24 August 2019 | mjfhhh
rich in emotion and atmosphere
Guida and Euidice are two sisters who could not be any more different. Euridice is tall, Guida is short. Euridice is focused, determined and working hard to become a professional pianist, Guida can't think about anything but boys. When a tragic incident separates them the girls are lost without each other but they never give up hope to meet again. A desperate search turns into a journey of a lifetime, when in fact the girls only live a few streets away from each other... will the sisters be able to reunite? And at what cost?
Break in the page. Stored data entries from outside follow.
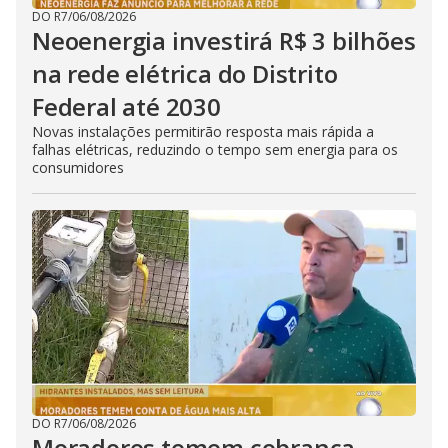
DO R7
/
06/08/2026
Neoenergia investirá R$ 3 bilhões
na rede elétrica do Distrito
Federal até 2030
Novas instalações permitirão resposta mais rápida a
falhas elétricas, reduzindo o tempo sem energia para os
consumidores
DO R7
/
06/08/2026
Moradores temem cobrança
Based on a novel INVISIBLE LIFE offers a very typical plot for Brazilian cinema. Sisters separated by fate is a tagline straight from GLOBO tv channel soap operas that are so popular in Brazil. With a running time of 2h20min the pace is rather slow and the story takes its time to get going. Where the film succeeds is the atmosphere of the 40s Rio, with its walkways, restaurants, and its diminishing Portuguese middle class that can easily slip into extreme hardship and poverty.
Independent director Karim Ainouz is a Cannes darling but has never quite made it into the big league. This feels like a passion project for him and his love for Rio is obvious in every shot. Definitely not for everyone THE INVISIBLE LIFE is rich in emotion and atmosphere. Watch out for a small role from Brazilian acting royalty Fernando Montenegro. Her emotional gut wrenching cameo could be just the reason to see this overlong family saga.